The holiday season is traditionally the time of year where donations to charity increase. But as MPB's Mark Rigsby reports, possible federal tax changes could change the way Americans give to charitable causes.
The tax code overhaul, currently under consideration by Congress, could result in a decrease in charitable donations. Richard Gershon, a tax law expert at The University of Mississippi School of Law, says the changes would nearly double the standard deduction for taxpayers and some itemized deductions would be taken away. He says the result means 30,000,000 fewer taxpayers would be able to itemize their deductions, and that could impact the incentive for middle and upper middle class families giving to charity.
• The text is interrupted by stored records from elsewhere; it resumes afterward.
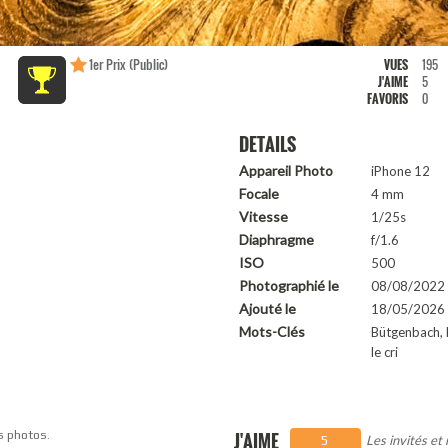
1er Prix (Public)
VUES
195
J'AIME
5
FAVORIS
0
DETAILS
Appareil Photo
iPhone 12
Focale
4 mm
Vitesse
1/25s
Diaphragme
f/1.6
ISO
500
Photographié le
08/08/2022
Ajouté le
18/05/2026 
Mots-Clés
Bütgenbach, 
le cri
s photos.
J'AIME
Les invités et
5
"People give to charity for different reasons besides the tax incentive. I think people will still give to charity, but they're talking about a decrease of about 8%, is what people predict, to charities in the long run, because of the increased itemized deduction."
Jane Alexander is President and CEO of the Community Foundation for Mississippi. The foundation handles tens of millions of dollars of endowment funds, and gives millions of dollars in grants to non-profits. She says she's concerned about the tax changes.
"I can't paint a doomsday scenerio, at least not at present, again, we haven't seen the final provisions. But it will fundamentally change the way, I believe, people give, and how we interact with our donors and the charities we serve."
Alexander says if the tax changes are made into law, people will continue to give. But she says charitable giving by donors would be less broad and more focused on specific charities.